The gallivanting, amoral CEO has also made quite a habit of cultivating politicians across the globe. These representatives, weaklings as they are, have shown themselves amenable to changing their minds in the face of Adani’s overtures.
The central claim of the US investment firm is that the group has “engaged in a brazen stock manipulation and accounting fraud scheme over the course of decades.” Having spoken to dozens of individuals, including former senior executives, and conducting a review of thousands of documents and visiting a number of sites across a half-dozen countries, the picture that emerges is even uglier than first thought.
For one, the image of financial security and reliable solvency comes across as a fiction.
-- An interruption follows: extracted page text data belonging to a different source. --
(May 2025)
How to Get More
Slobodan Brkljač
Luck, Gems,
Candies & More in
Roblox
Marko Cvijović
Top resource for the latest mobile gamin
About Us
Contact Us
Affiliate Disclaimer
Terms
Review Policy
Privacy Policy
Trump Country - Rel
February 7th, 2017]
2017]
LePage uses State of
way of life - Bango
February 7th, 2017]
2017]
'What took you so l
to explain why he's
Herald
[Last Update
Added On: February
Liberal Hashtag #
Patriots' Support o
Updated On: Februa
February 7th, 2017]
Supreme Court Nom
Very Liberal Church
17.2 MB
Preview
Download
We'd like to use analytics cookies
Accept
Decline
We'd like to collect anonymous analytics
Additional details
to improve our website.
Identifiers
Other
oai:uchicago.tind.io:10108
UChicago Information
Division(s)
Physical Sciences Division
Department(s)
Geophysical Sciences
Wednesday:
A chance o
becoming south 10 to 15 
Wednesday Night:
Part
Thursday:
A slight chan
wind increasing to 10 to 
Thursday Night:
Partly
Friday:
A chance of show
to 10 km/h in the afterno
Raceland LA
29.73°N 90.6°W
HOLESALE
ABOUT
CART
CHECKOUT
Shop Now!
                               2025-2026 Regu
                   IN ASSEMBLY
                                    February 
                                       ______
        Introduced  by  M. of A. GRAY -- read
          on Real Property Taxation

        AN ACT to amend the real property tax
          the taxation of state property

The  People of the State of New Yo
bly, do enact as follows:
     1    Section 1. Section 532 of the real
In addition to grossly inflated valuations, the Adani companies have taken on substantial debt. Shares of inflated stock have been pledged in order to secure loans.
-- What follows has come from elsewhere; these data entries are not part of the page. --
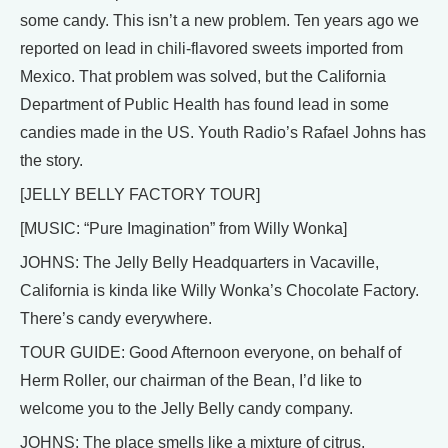
some candy. This isn’t a new problem. Ten years ago we
reported on lead in chili-flavored sweets imported from
Mexico. That problem was solved, but the California
Department of Public Health has found lead in some
candies made in the US. Youth Radio’s Rafael Johns has
the story.
[JELLY BELLY FACTORY TOUR]
[MUSIC: “Pure Imagination” from Willy Wonka]
JOHNS: The Jelly Belly Headquarters in Vacaville,
California is kinda like Willy Wonka’s Chocolate Factory.
There’s candy everywhere.
TOUR GUIDE: Good Afternoon everyone, on behalf of
Herm Roller, our chairman of the Bean, I’d like to
welcome you to the Jelly Belly candy company.
JOHNS: The place smells like a mixture of citrus,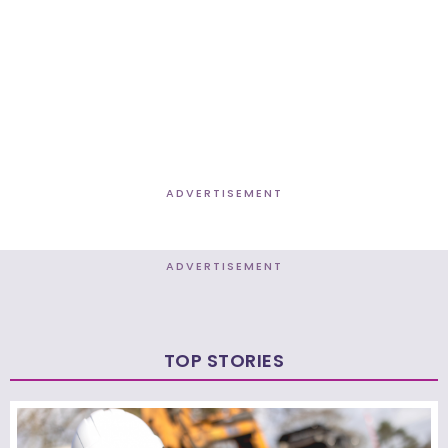
ADVERTISEMENT
ADVERTISEMENT
TOP STORIES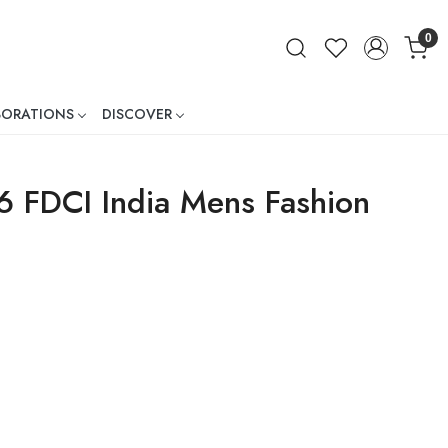
0
BORATIONS
DISCOVER
ner
6 FDCI India Mens Fashion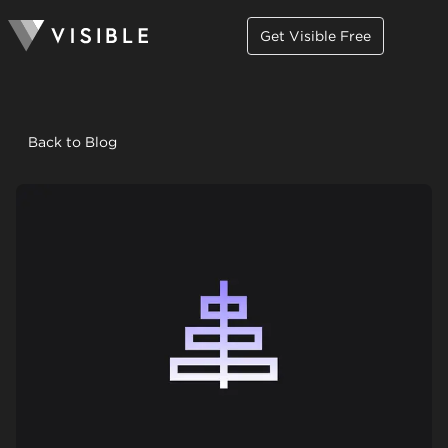
Get Visible Free
Back to Blog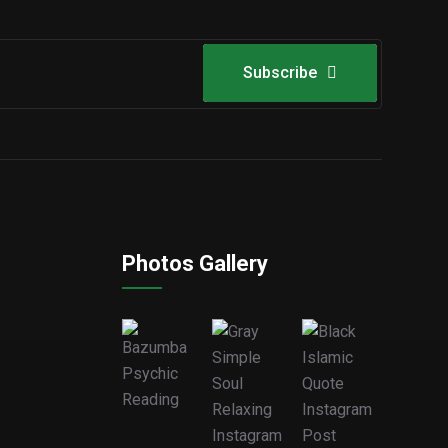
Subscribe
Photos Gallery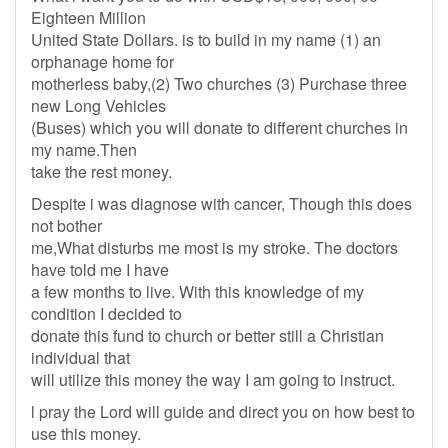
Eighteen Million
United State Dollars. is to build in my name (1) an
orphanage home for
motherless baby,(2) Two churches (3) Purchase three
new Long Vehicles
(Buses) which you will donate to different churches in
my name.Then
take the rest money.
Despite i was diagnose with cancer, Though this does
not bother
me,What disturbs me most is my stroke. The doctors
have told me I have
a few months to live. With this knowledge of my
condition I decided to
donate this fund to church or better still a Christian
individual that
will utilize this money the way I am going to instruct.
l pray the Lord will guide and direct you on how best to
use this money.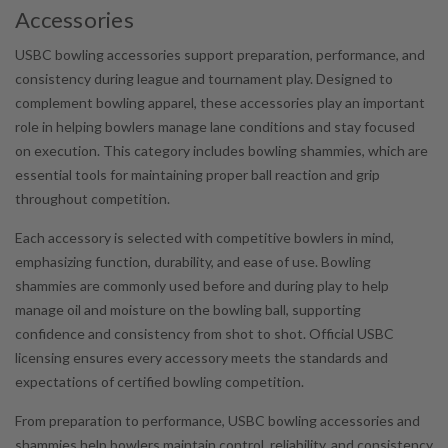
Accessories
USBC bowling accessories support preparation, performance, and
consistency during league and tournament play. Designed to
complement bowling apparel, these accessories play an important
role in helping bowlers manage lane conditions and stay focused
on execution. This category includes bowling shammies, which are
essential tools for maintaining proper ball reaction and grip
throughout competition.
Each accessory is selected with competitive bowlers in mind,
emphasizing function, durability, and ease of use. Bowling
shammies are commonly used before and during play to help
manage oil and moisture on the bowling ball, supporting
confidence and consistency from shot to shot. Official USBC
licensing ensures every accessory meets the standards and
expectations of certified bowling competition.
From preparation to performance, USBC bowling accessories and
shammies help bowlers maintain control, reliability, and consistency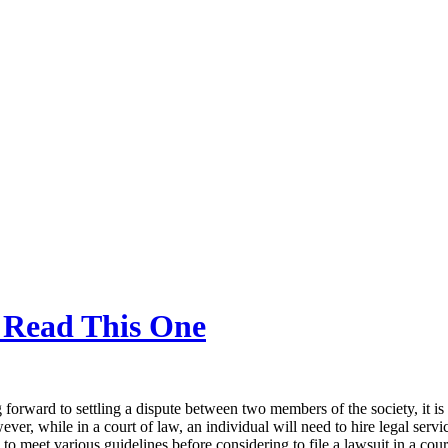
, Read This One
 forward to settling a dispute between two members of the society, it is
ver, while in a court of law, an individual will need to hire legal serv
to meet various guidelines before considering to file a lawsuit in a cour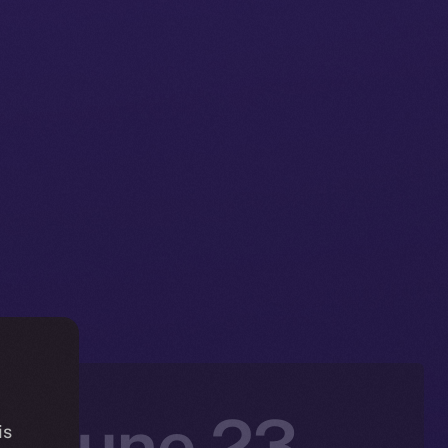
: June 23 –
is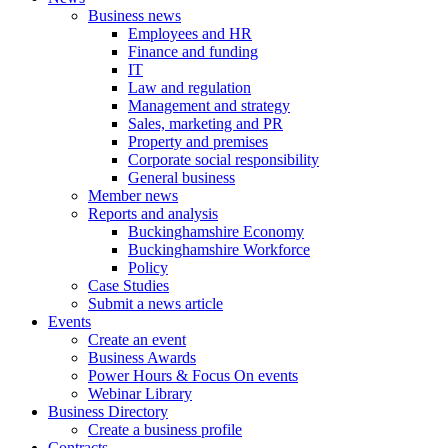
Business news
Employees and HR
Finance and funding
IT
Law and regulation
Management and strategy
Sales, marketing and PR
Property and premises
Corporate social responsibility
General business
Member news
Reports and analysis
Buckinghamshire Economy
Buckinghamshire Workforce
Policy
Case Studies
Submit a news article
Events
Create an event
Business Awards
Power Hours & Focus On events
Webinar Library
Business
Directory
Create a business profile
Contracts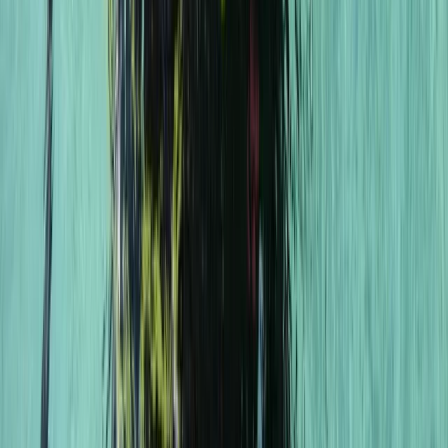
Professional
Book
A sense of the false accounting picture given by Adani’s accounts can be gathered from the practices of Gautam Adani’s younger brother, Rajesh, who was accused by the Directorate of Revenue Intelligence (DRI) for being a key figure in a diamond import/export trading scheme in 2004-2005. Rajesh had used a number of offshore shell companies to generate artificial turnover. Gautam’s brother-in-law, Samir Vota, was also in on the scheme, making a number of false statements to the regulators.
The saga of corrupt behaviour continues through the activities of Vinod Adani, Gautam’s older brother. This most shady of figures plays a key role in managing dozens of shell entities that serve the functions of stock manipulation and money laundering. The latter part is achieved through using money from Adani’s private companies to bloat the balance sheets of the listed companies.
Adani’s response to the claims, one running into 413 mostly irrelevant pages, was to accuse the US firm of being in “flagrant breach of applicable securities and foreign exchange laws”, conduct becoming the “Madoffs of Manhattan”. A nationalist narrative was also injected into the rebuttal: to attack the Adani Group was nothing less than attacking Indian success itself.
Hindenburg Research’s counter to such bluster was chastening. India, “a vibrant democracy and an emerging superpower with an exciting future”, was being “held back by the Adani Group, which has draped itself in the Indian flag while systematically looting the nation.”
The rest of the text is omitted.